(Stored data)

================================

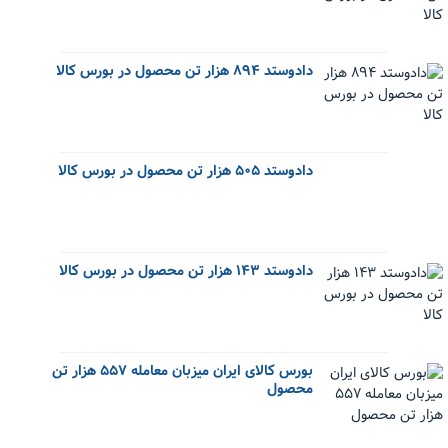
دادوستد ۸۹۴ هزار تن محصول در بورس کالا
دادوستد ۵۰۵ هزار تن محصول در بورس کالا
دادوستد ۱۴۳ هزار تن محصول در بورس کالا
بورس کالای ایران میزبان معامله ۵۵۷ هزار تن
محصول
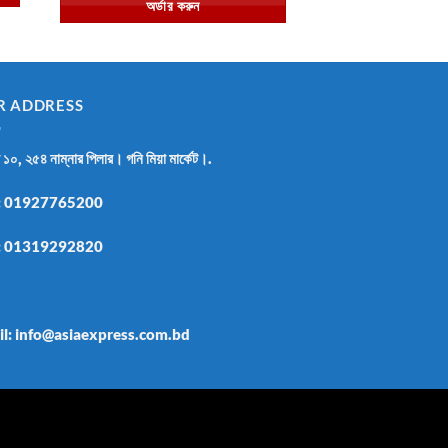
অর্ডার করুন
৳ 1,250.00.
৳ 870.00.
R ADDRESS
র ১০, ২৫৪ নাম্নার পিলার। গনি মিয়া মার্কেট।.
:
01927765200
:
01319292820
il: info@asiaexpress.com.bd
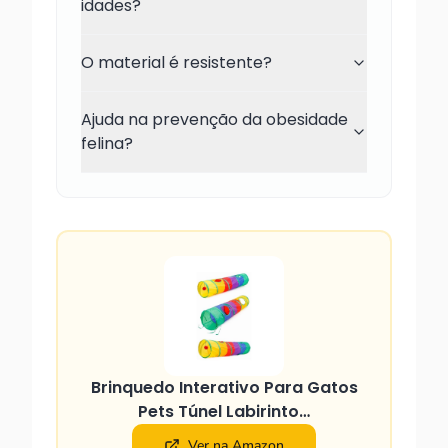
idades?
O material é resistente?
Ajuda na prevenção da obesidade
felina?
Brinquedo Interativo Para Gatos
Pets Túnel Labirinto…
Ver na Amazon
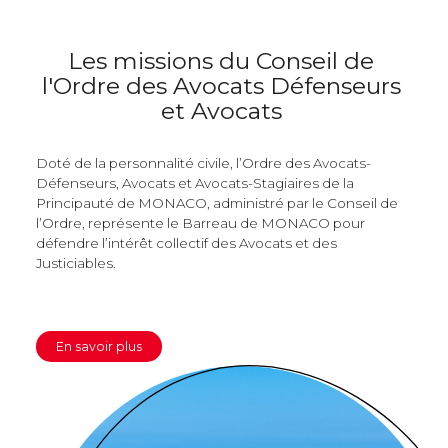
Les missions du Conseil de
l'Ordre des Avocats
Défenseurs
et Avocats
Doté de la personnalité civile, l’Ordre des Avocats-
Défenseurs, Avocats et Avocats-Stagiaires de la
Principauté de MONACO, administré par le Conseil de
l’Ordre, représente le Barreau de MONACO pour
défendre l’intérêt collectif des Avocats et des
Justiciables.
En savoir plus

================================

» ACTION ITEM:
Run a filter over the data above and keep each line that contains the word "Ordre".

» ANSWER TO THIS TASK:
l'Ordre des Avocats
Doté de la personnalité civile, l’Ordre des Avocats-
l’Ordre, représente le Barreau de MONACO pour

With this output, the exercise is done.